I need some new listening material...what are some of your favourite acoustic recordings?


some of mine:

Neil Young at Massey Hall '71, and his Unplugged album, which started a whole slew of unplugs by other artists

Jerry Garcia did some awesome bluegrass/folk recordings, with David Grisman: "Grisman & Garcia" is a good start

John Renbourn has a lot of fantastic stuff out, "ship of fools" is a cool mix of traditional celtic styles

always liked Steve Howe's acoustic masterpieces with Yes..."mood for a day" is fantastic

the newer-age acoustic stuff is great too, forging new ground...Manelli Jamal is great & local to toronto, plays live a lot:

http://www.myspace.com/manelijamal


anyway, looking forward to hearing everyone else's suggestions...

cheers


----------



## Shark (Jun 10, 2010)

Tommy Emmanuel! 

Here's one live example. He plays a range of genres, though. Oh, and for this song, apart from the main theme I think it's totally improvised, basically all the way through. I've never heard him play it the same way twice.

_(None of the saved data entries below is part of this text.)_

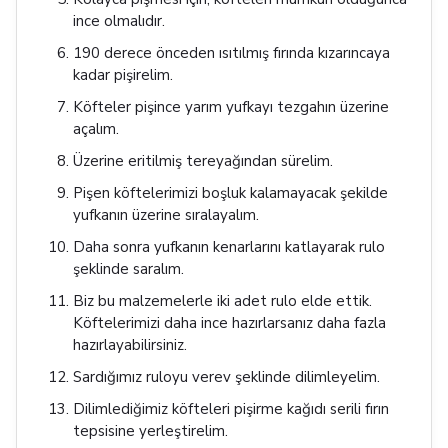
ince olmalıdır.
190 derece önceden ısıtılmış fırında kızarıncaya
kadar pişirelim.
Köfteler pişince yarım yufkayı tezgahın üzerine
açalım.
Üzerine eritilmiş tereyağından sürelim.
Pişen köftelerimizi boşluk kalamayacak şekilde
yufkanın üzerine sıralayalım.
Daha sonra yufkanın kenarlarını katlayarak rulo
şeklinde saralım.
Biz bu malzemelerle iki adet rulo elde ettik.
Köftelerimizi daha ince hazırlarsanız daha fazla
hazırlayabilirsiniz.
Sardığımız ruloyu verev şeklinde dilimleyelim.
Dilimlediğimiz köfteleri pişirme kağıdı serili fırın
tepsisine yerleştirelim.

[YOUTUBE]YouTube - The Original Video! Tommy Emmanuel - Guitar Boogie & Stevie's Blues - July 2006[/YOUTUBE]

Ok, why don't my YouTube videos embed?  I put the link inside the YouTube brackets. HERE is the link for the above video.


----------



## WarrenG (Feb 3, 2006)

Don Ross - Passion Session
Michael Hedges - Aerial Boundaries
Pierre Bensusan - Intuite
Paul Wadden - Walter the Penniless


----------



## Mooh (Mar 7, 2007)

Joscho Stephan
Pierre Bensusan
Tony McManus
Lunasa
Creaking Tree String Quartet
Bela Fleck
Don Ross

Peace, Mooh.


----------



## shoretyus (Jan 6, 2007)

Nickle Creek with Chris Thile.. ( actually anything by him)


----------



## Stephen W. (Jun 7, 2006)

Every artist on this page.
CANdYRAT Records
In fact, if Rob Poland has them on Candy Rat then they are worth a listen to. They may not all fit your taste / style but, you can bet they have talent.


----------



## Guest (Nov 10, 2010)

Monty Montgomery
The Guitar Trio
John Martyn (in particular: Solid Air)
John Frusciante (in particular: Curtains)


----------



## ronmac (Sep 22, 2006)

Anything by Harry Manx
Scott Macmillan (3 disc Minnie Sessions series, Octet)
Dave MacIsaac (Nimble Fingers)
Bela Fleck (Tales From the Acoustic Planet)


----------



## bolero (Oct 11, 2006)

cool, thx guys, got some new stuff to check out now


----------



## Mooh (Mar 7, 2007)

Saw Joel Fafard last night. Fantastic show.

.:. Joel Fafard .:.

Peace, Mooh.


----------



## Guest (Nov 22, 2010)

Youtube:

Noel Gallagher (OASIS) Paris.

Awesome acoustic sesson. Just makes me want to sit down and strum the tunes.


----------



## Koming (Jan 1, 2009)

WarrenG said:


> Don Ross - Passion Session
> Michael Hedges - Aerial Boundaries
> Pierre Bensusan - Intuite
> Paul Wadden - Walter the Penniless


GOOD TASTE. I like them.


----------